- **TASK BRIEF**: The required result is each line of the entries below containing the string "tracked".

Recorded data
Segment Open
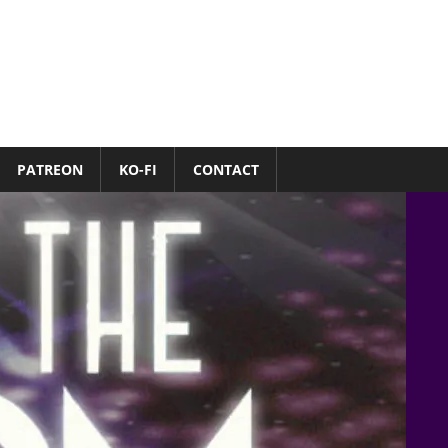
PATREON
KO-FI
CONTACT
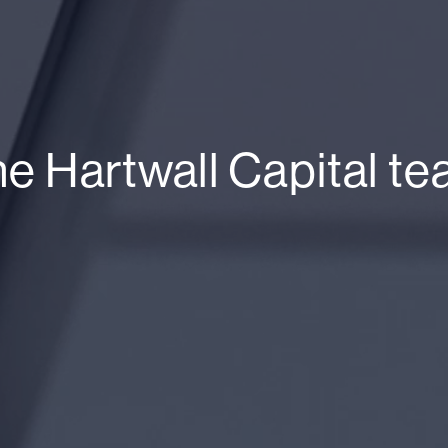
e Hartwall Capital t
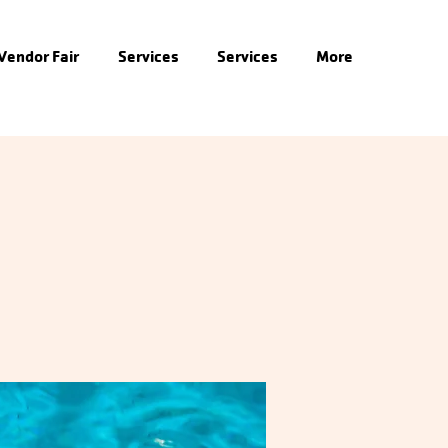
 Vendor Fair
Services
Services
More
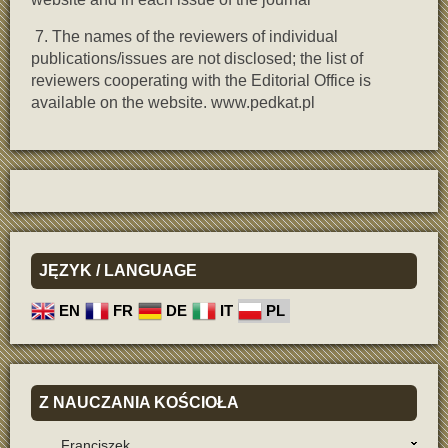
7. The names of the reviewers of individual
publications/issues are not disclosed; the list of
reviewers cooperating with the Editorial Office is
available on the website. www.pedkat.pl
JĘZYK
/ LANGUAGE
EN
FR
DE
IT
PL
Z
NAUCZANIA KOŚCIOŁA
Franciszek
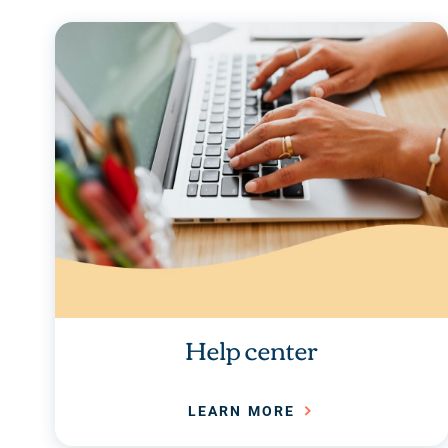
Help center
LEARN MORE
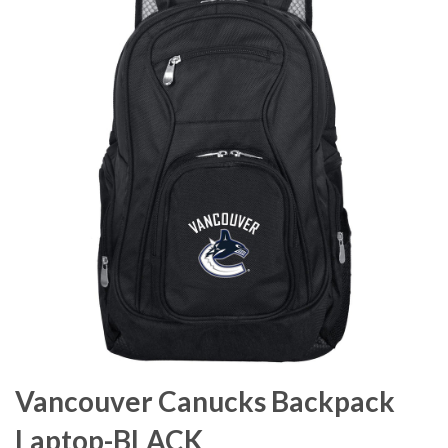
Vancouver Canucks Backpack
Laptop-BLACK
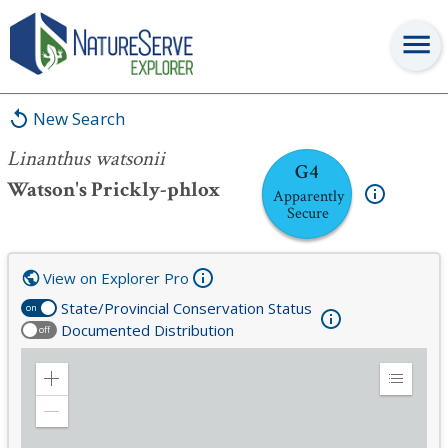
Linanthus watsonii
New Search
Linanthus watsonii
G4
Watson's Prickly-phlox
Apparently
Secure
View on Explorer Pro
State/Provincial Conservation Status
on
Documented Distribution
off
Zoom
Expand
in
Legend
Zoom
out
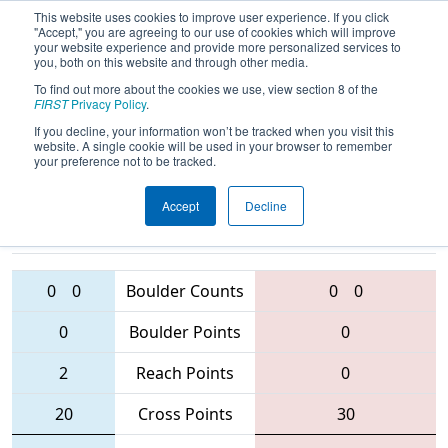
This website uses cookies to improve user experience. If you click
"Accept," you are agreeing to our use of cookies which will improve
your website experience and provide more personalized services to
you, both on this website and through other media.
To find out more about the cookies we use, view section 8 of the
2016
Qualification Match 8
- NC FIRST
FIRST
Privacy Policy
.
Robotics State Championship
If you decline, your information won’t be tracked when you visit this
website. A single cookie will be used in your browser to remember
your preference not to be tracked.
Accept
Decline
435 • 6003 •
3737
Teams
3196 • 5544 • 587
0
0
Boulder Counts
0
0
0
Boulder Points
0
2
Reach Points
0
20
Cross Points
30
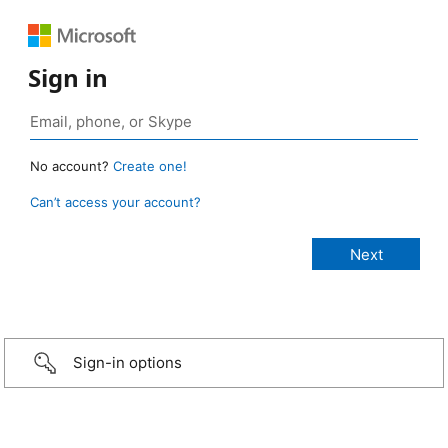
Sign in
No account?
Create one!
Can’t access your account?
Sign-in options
Segment Closed
Segment Open
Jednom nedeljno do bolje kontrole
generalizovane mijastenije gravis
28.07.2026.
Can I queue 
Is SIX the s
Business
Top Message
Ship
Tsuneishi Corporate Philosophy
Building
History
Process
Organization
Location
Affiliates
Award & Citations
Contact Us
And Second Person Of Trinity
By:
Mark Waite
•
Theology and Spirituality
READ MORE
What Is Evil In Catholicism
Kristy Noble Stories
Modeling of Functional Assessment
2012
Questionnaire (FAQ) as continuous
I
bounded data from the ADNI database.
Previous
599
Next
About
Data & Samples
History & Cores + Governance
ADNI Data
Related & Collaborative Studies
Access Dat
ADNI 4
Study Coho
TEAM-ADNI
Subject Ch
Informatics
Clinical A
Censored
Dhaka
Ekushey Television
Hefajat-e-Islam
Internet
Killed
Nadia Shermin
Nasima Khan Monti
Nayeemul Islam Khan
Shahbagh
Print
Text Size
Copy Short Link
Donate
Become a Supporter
Segment Closed
- **RESULT OF THIS TASK**:
If you decline, your information won’t be tracked when you visit this
your preference not to be tracked.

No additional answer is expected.